The average time between a refugee being referred to the United States Refugee Admissions Program by the UN Refugee Agency, UNHCR, and when they arrive in the United States (US) is 18-24 months. During this time, a myriad of governmental agencies conduct security screenings, health clearances and interviews, all aimed at determining whether this particular individual is acceptable to admit into the US. Even with this multi-layered vetting in place, there have been repeated calls from US citizens and elected politicians alike to suspend the refugee admissions programme in the name of national security. The validity of the fear behind these calls is not statistically supported; an exceedingly small fraction of the hundreds of thousands of refugees resettled in the US have been arrested on terrorism-related charges.

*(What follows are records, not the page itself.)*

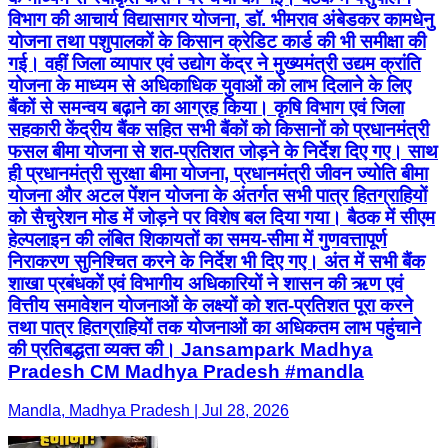
विभाग की आचार्य विद्यासागर योजना, डॉ. भीमराव अंबेडकर कामधेनु
योजना तथा पशुपालकों के किसान क्रेडिट कार्ड की भी समीक्षा की
गई। वहीं जिला व्यापार एवं उद्योग केंद्र ने मुख्यमंत्री उद्यम क्रांति
योजना के माध्यम से अधिकाधिक युवाओं को लाभ दिलाने के लिए
बैंकों से समन्वय बढ़ाने का आग्रह किया। कृषि विभाग एवं जिला
सहकारी केंद्रीय बैंक सहित सभी बैंकों को किसानों को प्रधानमंत्री
फसल बीमा योजना से शत-प्रतिशत जोड़ने के निर्देश दिए गए। साथ
ही प्रधानमंत्री सुरक्षा बीमा योजना, प्रधानमंत्री जीवन ज्योति बीमा
योजना और अटल पेंशन योजना के अंतर्गत सभी पात्र हितग्राहियों
को सैचुरेशन मोड में जोड़ने पर विशेष बल दिया गया। बैठक में सीएम
हेल्पलाइन की लंबित शिकायतों का समय-सीमा में गुणवत्तापूर्ण
निराकरण सुनिश्चित करने के निर्देश भी दिए गए। अंत में सभी बैंक
शाखा प्रबंधकों एवं विभागीय अधिकारियों ने शासन की ऋण एवं
वित्तीय समावेशन योजनाओं के लक्ष्यों को शत-प्रतिशत पूरा करने
तथा पात्र हितग्राहियों तक योजनाओं का अधिकतम लाभ पहुंचाने
की प्रतिबद्धता व्यक्त की। Jansampark Madhya
Pradesh CM Madhya Pradesh #mandla
Mandla, Madhya Pradesh | Jul 28, 2026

Barring someone who has assisted a terrorist organisation appears to be a practical measure towards ensuring national security, but a deeper look at the definitions contained in the Immigration and Naturalization Act (INA) reveals the flaws within this legislation. ‘Engaging in terrorist activity’ means committing an act “that the actor knows, or reasonably should know, affords material support, including a safe house, transportation, communication, funds, transfer of funds, or other material financial benefit...” to a terrorist organisation (or to a member of such an organisation). The Act’s definition of ‘terrorist organisation’ covers 60 Tier I Foreign Terrorist Organisations including ISIL (‘Islamic State’) and Boko Haram, Tier II individuals and organisations such as the Ulster Defence Association and the Real IRA, and Tier III organisations which consist of “a group of two or more individuals, whether organized or not, which engages in, or has a subgroup which engages in” terrorist activities.

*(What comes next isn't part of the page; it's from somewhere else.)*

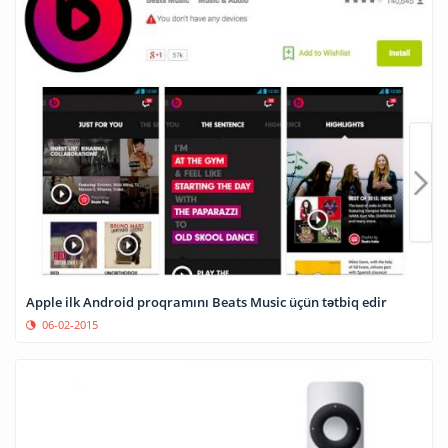
Apple ilk Android proqramını Beats Music üçün tətbiq edir
06-02-2015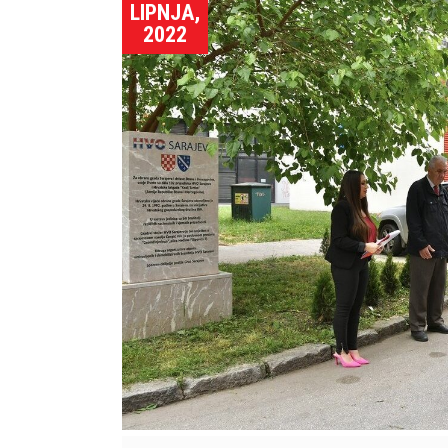
LIPNJA,
2022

Given these definitions, a Sri Lankan man who cooks, provides small payments and performs manual labour after being kidnapped by the Liberation Tigers of Tamil Eelam has provided support to a terrorist organisation. So too have the Salvadoran man who avoided execution by allowing FMLN rebels to use his kitchen (and giving them directions when required) and the Colombian businesswoman who provided foodstuffs and supplies from her shop in response to threats by the Revolutionary Armed Forces of Colombia (FARC). Her shop and her hotel were indeed later destroyed by the FARC despite her acceding to their demands. These three individuals were all deemed inadmissible.
In an effort to address the injustice of people being denied humanitarian protection despite posing no real threat to US national security – and in fact being victims of the same terrorist groups we judge as a threat – the INA permits the Secretary of State and the Secretary of Homeland Security to waive the terrorism-related inadmissibility grounds in certain circumstances. Since these waivers are solely discretionary, attempts to appeal Department of Homeland Security (DHS) decisions through the judicial system have been largely unsuccessful. In 2014 the vast majority of material support waivers issued – 816 in total – excused actions taken while the applicant was under duress or coercion. 652 of those waivers went to applicants for resettlement, only 14 to asylum seekers. With US immigration rhetoric so focused on vetting, screening and verifying migrants, it is perhaps unsurprising that where such waivers are granted it tends to be in the context of resettlement, before individuals enter the country.
In the event that the DHS declines to issue a material support waiver, the consequences may be much less acute for a pre-admission applicant who could be redirected for resettlement elsewhere. If an asylum seeker is denied a waiver after they are in the US, they cannot be granted legal admission even if their persecution claims are valid.
 All actual cases, not fabricated for illustrative purposes.